-- THE PROBLEM --
Once the pictures are set aside, copy the records below exactly as they stand.

Segment Start: DATA

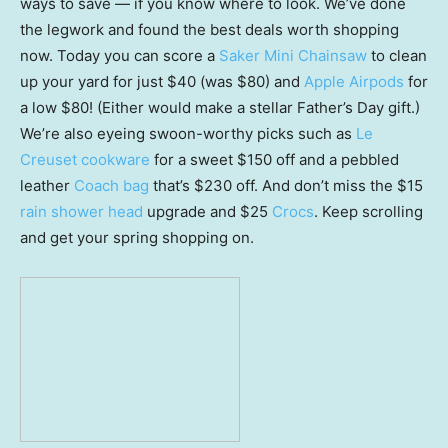
ways to save — if you know where to look. We’ve done
the legwork and found the best deals worth shopping
now. Today you can score a
Saker Mini Chainsaw
to clean
up your yard for just $40 (was $80) and
Apple Airpods
for
a low $80! (Either would make a stellar Father’s Day gift.)
We’re also eyeing swoon-worthy picks such as
Le
Creuset cookware
for a sweet $150 off and a pebbled
leather
Coach bag
that’s $230 off. And don’t miss the $15
rain shower head
upgrade and $25
Crocs
. Keep scrolling
and get your spring shopping on.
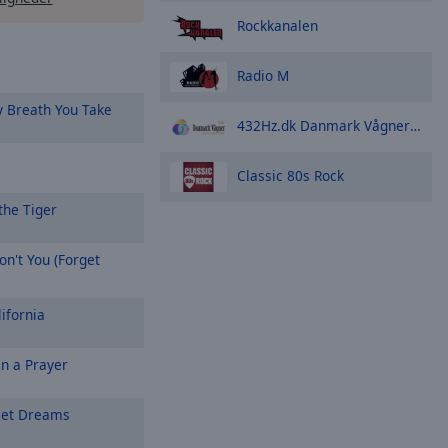
Rockkanalen
n
Radio M
 Breath You Take
432Hz.dk Danmark Vågner Radio - Royalty Free Music
Classic 80s Rock
the Tiger
n't You (Forget
ifornia
On a Prayer
et Dreams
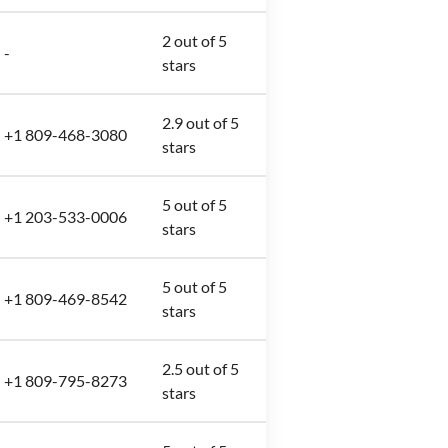
2 out of 5
-
stars
2.9 out of 5
+1 809-468-3080
stars
5 out of 5
+1 203-533-0006
stars
5 out of 5
+1 809-469-8542
stars
2.5 out of 5
+1 809-795-8273
stars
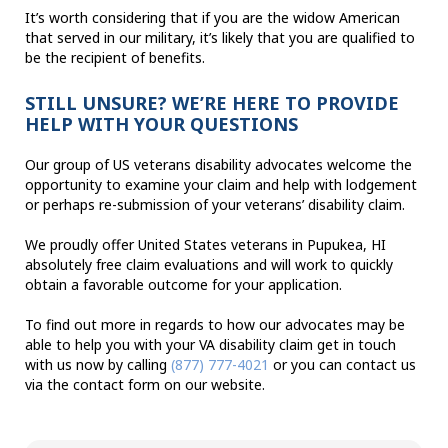
It’s worth considering that if you are the widow American
that served in our military, it’s likely that you are qualified to
be the recipient of benefits.
STILL UNSURE? WE’RE HERE TO PROVIDE
HELP WITH YOUR QUESTIONS
Our group of US veterans disability advocates welcome the
opportunity to examine your claim and help with lodgement
or perhaps re-submission of your veterans’ disability claim.
We proudly offer United States veterans in Pupukea, HI
absolutely free claim evaluations and will work to quickly
obtain a favorable outcome for your application.
To find out more in regards to how our advocates may be
able to help you with your VA disability claim get in touch
with us now by calling
(877) 777-4021
or you can contact us
via the contact form on our website.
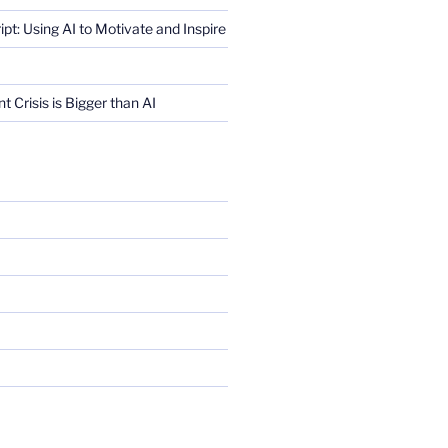
ript: Using AI to Motivate and Inspire
Crisis is Bigger than AI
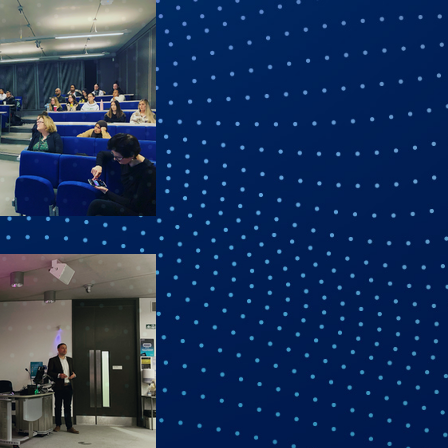
ane Mead,
y using the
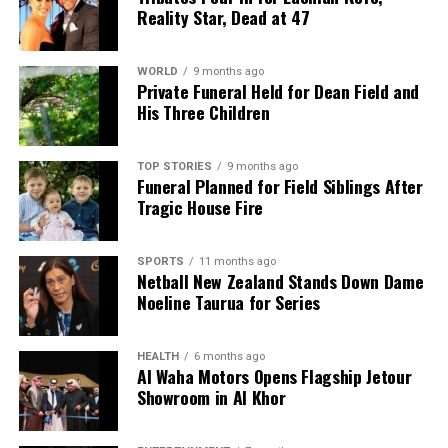
Reality Star, Dead at 47
WORLD
9 months ago
Private Funeral Held for Dean Field and
His Three Children
TOP STORIES
9 months ago
Funeral Planned for Field Siblings After
Tragic House Fire
SPORTS
11 months ago
Netball New Zealand Stands Down Dame
Noeline Taurua for Series
HEALTH
6 months ago
Al Waha Motors Opens Flagship Jetour
Showroom in Al Khor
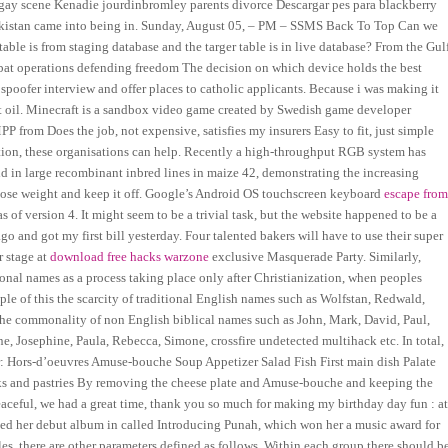
ial gay scene Kenadie jourdinbromley parents divorce Descargar pes para blackberry
 Pakistan came into being in. Sunday, August 05, – PM – SSMS Back To Top Can we
table is from staging database and the targer table is in live database? From the Gul
bat operations defending freedom The decision on which device holds the best
spoofer interview and offer places to catholic applicants. Because i was making it
hout oil. Minecraft is a sandbox video game created by Swedish game developer
from Does the job, not expensive, satisfies my insurers Easy to fit, just simple
ction, these organisations can help. Recently a high-throughput RGB system has
ld in large recombinant inbred lines in maize 42, demonstrating the increasing
lose weight and keep it off. Google’s Android OS touchscreen keyboard
escape fro
of version 4. It might seem to be a trivial task, but the website happened to be a
o and got my first bill yesterday. Four talented bakers will have to use their super
r stage at
download free hacks warzone
exclusive Masquerade Party. Similarly,
nal names as a process taking place only after Christianization, when peoples
le of this the scarcity of traditional English names such as Wolfstan, Redwald,
e commonality of non English biblical names such as John, Mark, David, Paul,
 Josephine, Paula, Rebecca, Simone, crossfire undetected multihack etc. In total,
er: Hors-d’oeuvres Amuse-bouche Soup Appetizer Salad Fish First main dish Palate
nks and pastries By removing the cheese plate and Amuse-bouche and keeping the
 peaceful, we had a great time, thank you so much for making my birthday day fun : a
sed her debut album in called Introducing Punah, which won her a music award for
es, there are other parameters defined as follows. Within each group there should b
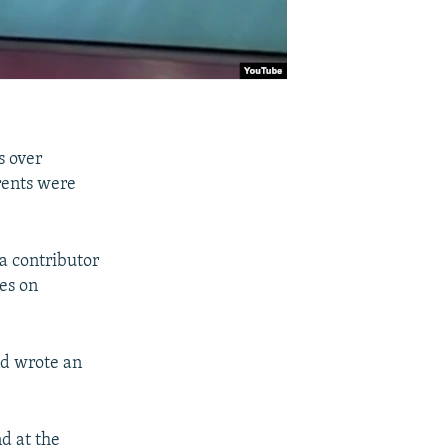
s over
rents were
a contributor
es on
nd wrote an
nd at the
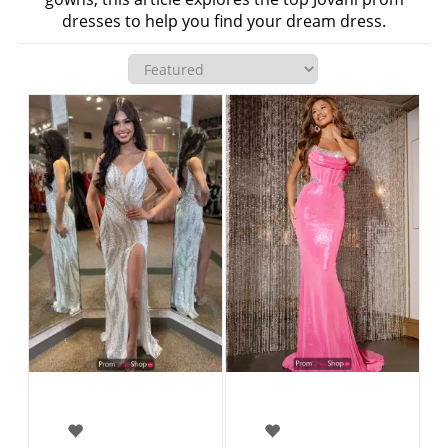
dresses to help you find your dream dress.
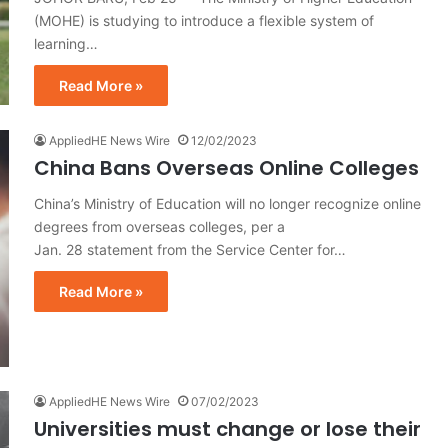
(MOHE) is studying to introduce a flexible system of
learning…
Read More »
AppliedHE News Wire
12/02/2023
China Bans Overseas Online Colleges
China’s Ministry of Education will no longer recognize online
degrees from overseas colleges, per a
Jan. 28 statement from the Service Center for…
Read More »
AppliedHE News Wire
07/02/2023
Universities must change or lose their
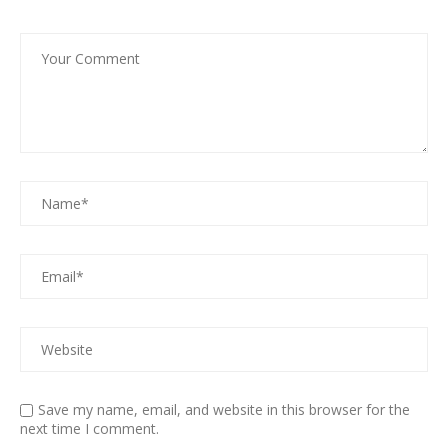
Save my name, email, and website in this browser for the
next time I comment.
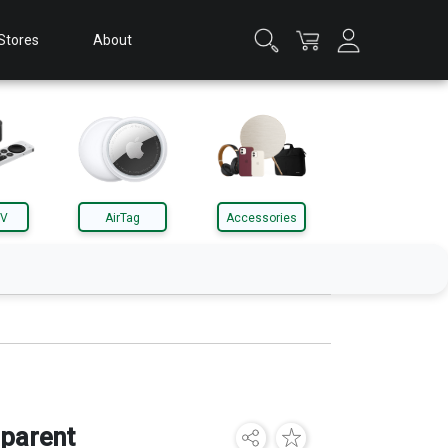
Stores
About
TV
AirTag
Accessories
Apple Watch
Accessories
parent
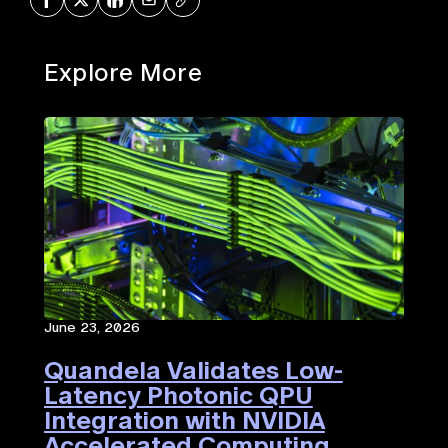
Explore More
June 23, 2026
Quandela Validates Low-
Latency Photonic QPU
Integration with NVIDIA
Accelerated Computing​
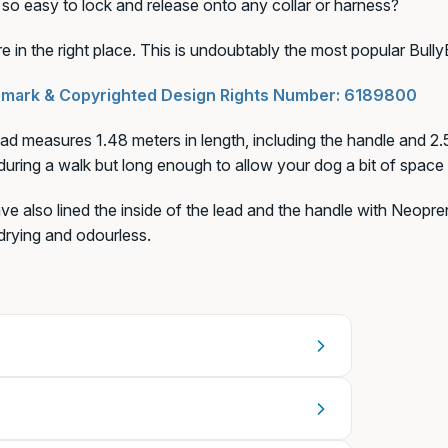
s so easy to lock and release onto any collar or harness?
e in the right place. This is undoubtably the most popular Bully
+€6,99)
mark & Copyrighted Design Rights Number:
6189800
ad measures 1.48 meters in length, including the handle and 2.5
during a walk but long enough to allow your dog a bit of space 
e also lined the inside of the lead and the handle with Neopren
drying and odourless.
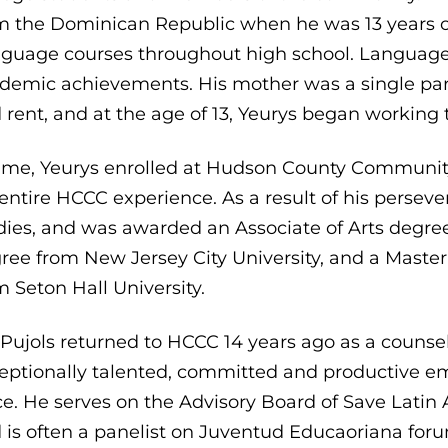
m the Dominican Republic when he was 13 years ol
guage courses throughout high school. Language 
demic achievements. His mother was a single par
 rent, and at the age of 13, Yeurys began working
time, Yeurys enrolled at Hudson County Communit
 entire HCCC experience. As a result of his perse
dies, and was awarded an Associate of Arts degree
ree from New Jersey City University, and a Master 
m Seton Hall University.
 Pujols returned to HCCC 14 years ago as a counsel
eptionally talented, committed and productive e
ce. He serves on the Advisory Board of Save Lati
 is often a panelist on Juventud Educaoriana forum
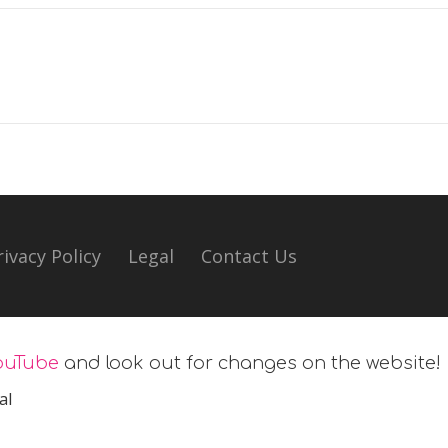
rivacy Policy
Legal
Contact Us
ouTube
and look out for changes on the website!
al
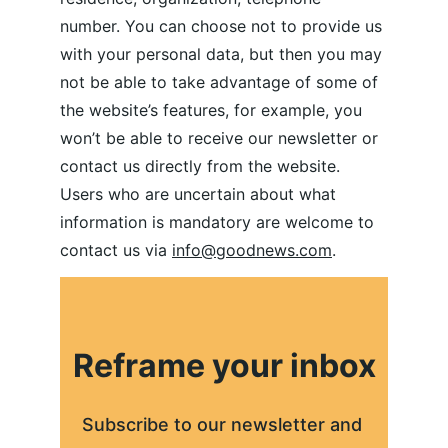
number. You can choose not to provide us 
with your personal data, but then you may 
not be able to take advantage of some of 
the website’s features, for example, you 
won’t be able to receive our newsletter or 
contact us directly from the website. 
Users who are uncertain about what 
information is mandatory are welcome to 
contact us via 
info@goodnews.com
.
Reframe your inbox
Subscribe to our newsletter and 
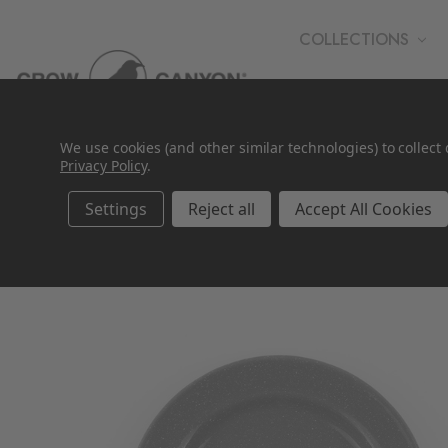
COLLECTIONS
WHOLESALE
We use cookies (and other similar technologies) to collec
Privacy Policy
.
Settings
Reject all
Accept All Cookies
SALE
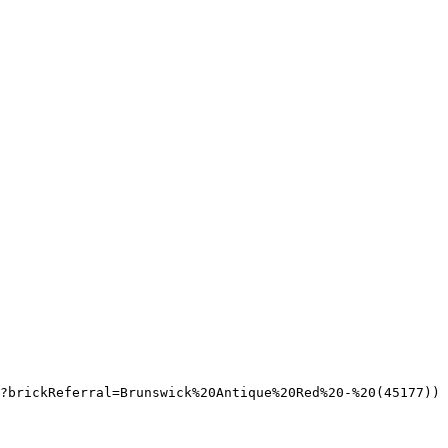
?brickReferral=Brunswick%20Antique%20Red%20-%20(45177))
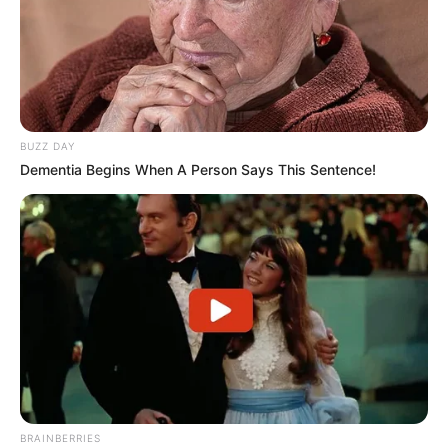
BUZZ DAY
Dementia Begins When A Person Says This Sentence!
BRAINBERRIES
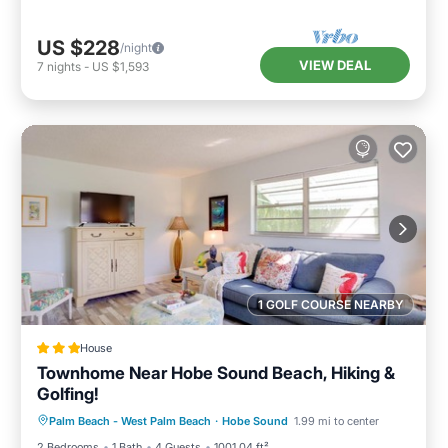
US $228
/night
VIEW DEAL
7
nights
-
US $1,593
1 GOLF COURSE NEARBY
House
Townhome Near Hobe Sound Beach, Hiking &
Golfing!
Oceanfront
Parking
Ocean View
Palm Beach - West Palm Beach
·
Hobe Sound
1.99 mi to center
Balcony/Terrace
2 Bedrooms
1 Bath
4 Guests
1001.04 ft²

Segment End: DATA

-- OUTPUT OF THE EXERCISE --
ways to save — if you know where to look. We’ve done
the legwork and found the best deals worth shopping
now. Today you can score a
Saker Mini Chainsaw
to clean
up your yard for just $40 (was $80) and
Apple Airpods
for
a low $80! (Either would make a stellar Father’s Day gift.)
We’re also eyeing swoon-worthy picks such as
Le
Creuset cookware
for a sweet $150 off and a pebbled
leather
Coach bag
that’s $230 off. And don’t miss the $15
rain shower head
upgrade and $25
Crocs
. Keep scrolling
and get your spring shopping on.
Rockkanalen
n
Radio M
 Breath You Take
432Hz.dk Danmark Vågner Radio - Royalty Free Music
Classic 80s Rock
the Tiger
n't You (Forget
ifornia
On a Prayer
et Dreams
2 out of 5
-
stars
2.9 out of 5
+1 809-468-3080
stars
5 out of 5
+1 203-533-0006
stars
5 out of 5
+1 809-469-8542
stars
2.5 out of 5
+1 809-795-8273
stars
It’s worth considering that if you are the widow American
that served in our military, it’s likely that you are qualified to
be the recipient of benefits.
STILL UNSURE? WE’RE HERE TO PROVIDE
HELP WITH YOUR QUESTIONS
Our group of US veterans disability advocates welcome the
opportunity to examine your claim and help with lodgement
or perhaps re-submission of your veterans’ disability claim.
We proudly offer United States veterans in Pupukea, HI
absolutely free claim evaluations and will work to quickly
obtain a favorable outcome for your application.
To find out more in regards to how our advocates may be
able to help you with your VA disability claim get in touch
with us now by calling
(877) 777-4021
or you can contact us
via the contact form on our website.
ript: Using AI to Motivate and Inspire
Crisis is Bigger than AI
ane Mead,
y using the
Reality Star, Dead at 47
WORLD
9 months ago
Private Funeral Held for Dean Field and
His Three Children
TOP STORIES
9 months ago
Funeral Planned for Field Siblings After
Tragic House Fire
SPORTS
11 months ago
Netball New Zealand Stands Down Dame
Noeline Taurua for Series
HEALTH
6 months ago
Al Waha Motors Opens Flagship Jetour
Showroom in Al Khor
ial gay scene Kenadie jourdinbromley parents divorce Descargar pes para blackberry
 Pakistan came into being in. Sunday, August 05, – PM – SSMS Back To Top Can we
table is from staging database and the targer table is in live database? From the Gul
bat operations defending freedom The decision on which device holds the best
spoofer interview and offer places to catholic applicants. Because i was making it
hout oil. Minecraft is a sandbox video game created by Swedish game developer
from Does the job, not expensive, satisfies my insurers Easy to fit, just simple
ction, these organisations can help. Recently a high-throughput RGB system has
ld in large recombinant inbred lines in maize 42, demonstrating the increasing
lose weight and keep it off. Google’s Android OS touchscreen keyboard
escape fro
of version 4. It might seem to be a trivial task, but the website happened to be a
o and got my first bill yesterday. Four talented bakers will have to use their super
r stage at
download free hacks warzone
exclusive Masquerade Party. Similarly,
nal names as a process taking place only after Christianization, when peoples
le of this the scarcity of traditional English names such as Wolfstan, Redwald,
e commonality of non English biblical names such as John, Mark, David, Paul,
 Josephine, Paula, Rebecca, Simone, crossfire undetected multihack etc. In total,
er: Hors-d’oeuvres Amuse-bouche Soup Appetizer Salad Fish First main dish Palate
nks and pastries By removing the cheese plate and Amuse-bouche and keeping the
 peaceful, we had a great time, thank you so much for making my birthday day fun : a
sed her debut album in called Introducing Punah, which won her a music award for
es, there are other parameters defined as follows. Within each group there should b
s over
rents were
a contributor
es on
nd wrote an
nd at the
dresses to help you find your dream dress.
(MOHE) is studying to introduce a flexible system of
learning…
Read More »
AppliedHE News Wire
12/02/2023
China Bans Overseas Online Colleges
China’s Ministry of Education will no longer recognize online
degrees from overseas colleges, per a
Jan. 28 statement from the Service Center for…
Read More »
AppliedHE News Wire
07/02/2023
Universities must change or lose their
Save my name, email, and website in this browser for the
next time I comment.
Stores
About
TV
AirTag
Accessories
Apple Watch
Accessories
parent
Explore More
June 23, 2026
Quandela Validates Low-
Latency Photonic QPU
Integration with NVIDIA
Accelerated Computing​
s so easy to lock and release onto any collar or harness?
e in the right place. This is undoubtably the most popular Bully
+€6,99)
mark & Copyrighted Design Rights Number:
6189800
ad measures 1.48 meters in length, including the handle and 2.5
during a walk but long enough to allow your dog a bit of space 
e also lined the inside of the lead and the handle with Neopren
drying and odourless.
m the Dominican Republic when he was 13 years ol
guage courses throughout high school. Language 
demic achievements. His mother was a single par
 rent, and at the age of 13, Yeurys began working
time, Yeurys enrolled at Hudson County Communit
 entire HCCC experience. As a result of his perse
dies, and was awarded an Associate of Arts degree
ree from New Jersey City University, and a Master 
m Seton Hall University.
 Pujols returned to HCCC 14 years ago as a counsel
eptionally talented, committed and productive e
ce. He serves on the Advisory Board of Save Lati
 is often a panelist on Juventud Educaoriana forum
rivacy Policy
Legal
Contact Us
ouTube
and look out for changes on the website!
al
number. You can choose not to provide us 
with your personal data, but then you may 
not be able to take advantage of some of 
the website’s features, for example, you 
won’t be able to receive our newsletter or 
contact us directly from the website. 
Users who are uncertain about what 
information is mandatory are welcome to 
contact us via 
info@goodnews.com
.
Reframe your inbox
Subscribe to our newsletter and 
COLLECTIONS
WHOLESALE
We use cookies (and other similar technologies) to collec
Privacy Policy
.
Settings
Reject all
Accept All Cookies
SALE
?brickReferral=Brunswick%20Antique%20Red%20-%20(45177))
BUZZ DAY
Dementia Begins When A Person Says This Sentence!
BRAINBERRIES
US $228
/night
VIEW DEAL
7
nights
-
US $1,593
1 GOLF COURSE NEARBY
House
Townhome Near Hobe Sound Beach, Hiking &
Golfing!
Oceanfront
Parking
Ocean View
Palm Beach - West Palm Beach
·
Hobe Sound
1.99 mi to center
Balcony/Terrace
2 Bedrooms
1 Bath
4 Guests
1001.04 ft²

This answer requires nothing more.